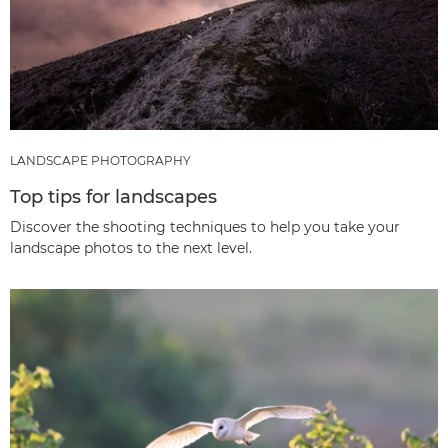
LANDSCAPE PHOTOGRAPHY
Top tips for landscapes
Discover the shooting techniques to help you take your
landscape photos to the next level.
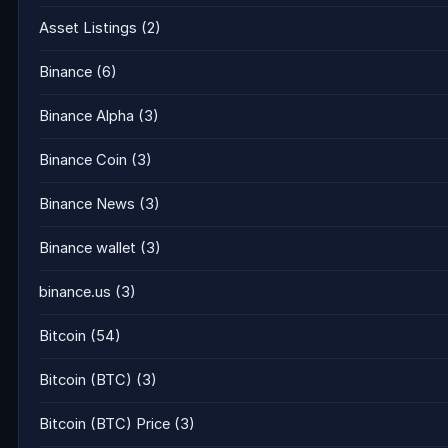
Asset Listings
(2)
Binance
(6)
Binance Alpha
(3)
Binance Coin
(3)
Binance News
(3)
Binance wallet
(3)
binance.us
(3)
Bitcoin
(54)
Bitcoin (BTC)
(3)
Bitcoin (BTC) Price
(3)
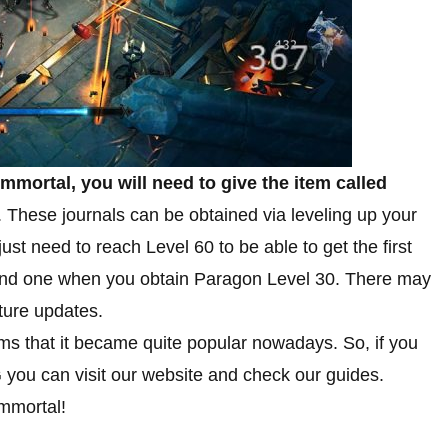
Immortal, you will need to give the item called
. These journals can be obtained via leveling up your
t need to reach Level 60 to be able to get the first
cond one when you obtain Paragon Level 30. There may
ture updates.
ems that it became quite popular nowadays. So, if you
 you can visit our website and check our guides.
Immortal!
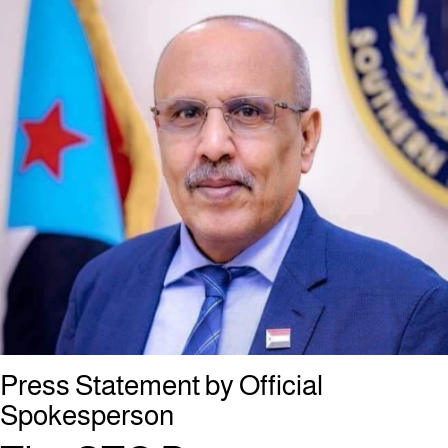
Press Statement by Official
Spokesperson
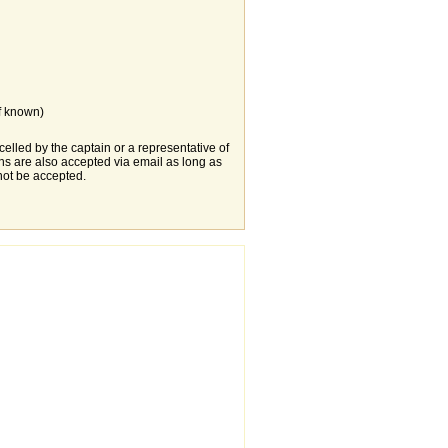
f known)
elled by the captain or a representative of
s are also accepted via email as long as
not be accepted.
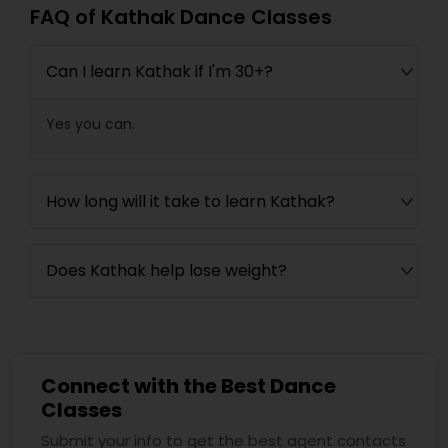
FAQ of Kathak Dance Classes
Can I learn Kathak if I'm 30+?
Yes you can.
How long will it take to learn Kathak?
Does Kathak help lose weight?
Connect with the Best Dance
Classes
Submit your info to get the best agent contacts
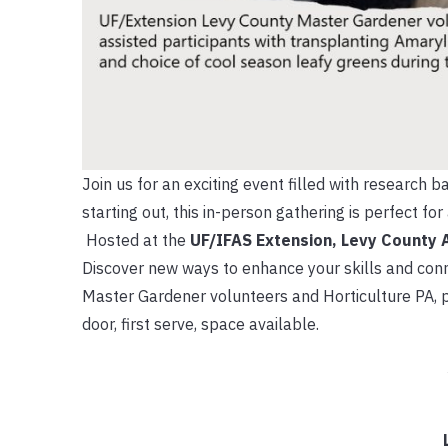
Join us for an exciting event filled with research
starting out, this in-person gathering is perfect f
Hosted at the
UF/IFAS Extension, Levy County 
Discover new ways to enhance your skills and conn
Master Gardener volunteers and Horticulture PA, p
door, first serve, space available.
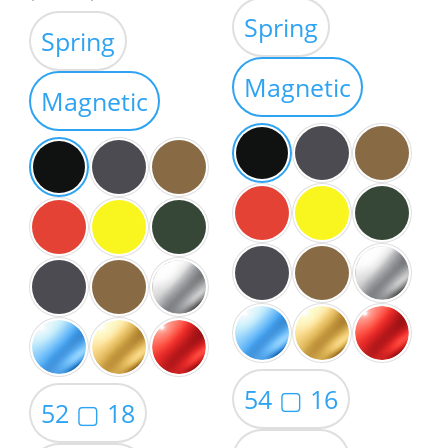
range:
range:
Spring
$39.00
Spring
$39.00
through
through
Magnetic
$59.00
Magnetic
$59.00
54 ▢ 16
52 ▢ 18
========================
→ DIRECTIONS:
The response must repeat all the lines above exactly and include no pictures.

→ RESPONSE FOR THIS EXERCISE:
LANDSCAPE PHOTOGRAPHY
Top tips for landscapes
Discover the shooting techniques to help you take your
landscape photos to the next level.
Asset Listings
(2)
Binance
(6)
Binance Alpha
(3)
Binance Coin
(3)
Binance News
(3)
Binance wallet
(3)
binance.us
(3)
Bitcoin
(54)
Bitcoin (BTC)
(3)
Bitcoin (BTC) Price
(3)
Immortal, you will need to give the item called
. These journals can be obtained via leveling up your
t need to reach Level 60 to be able to get the first
cond one when you obtain Paragon Level 30. There may
ture updates.
ems that it became quite popular nowadays. So, if you
 you can visit our website and check our guides.
Immortal!
Press Statement by Official
Spokesperson
f known)
elled by the captain or a representative of
s are also accepted via email as long as
not be accepted.
FAQ of Kathak Dance Classes
Can I learn Kathak if I'm 30+?
Yes you can.
How long will it take to learn Kathak?
Does Kathak help lose weight?
Connect with the Best Dance
Classes
Submit your info to get the best agent contacts
Join us for an exciting event filled with research
starting out, this in-person gathering is perfect f
Hosted at the
UF/IFAS Extension, Levy County 
Discover new ways to enhance your skills and conn
Master Gardener volunteers and Horticulture PA, p
door, first serve, space available.
range:
range:
Spring
$39.00
Spring
$39.00
through
through
Magnetic
$59.00
Magnetic
$59.00
54 ▢ 16
52 ▢ 18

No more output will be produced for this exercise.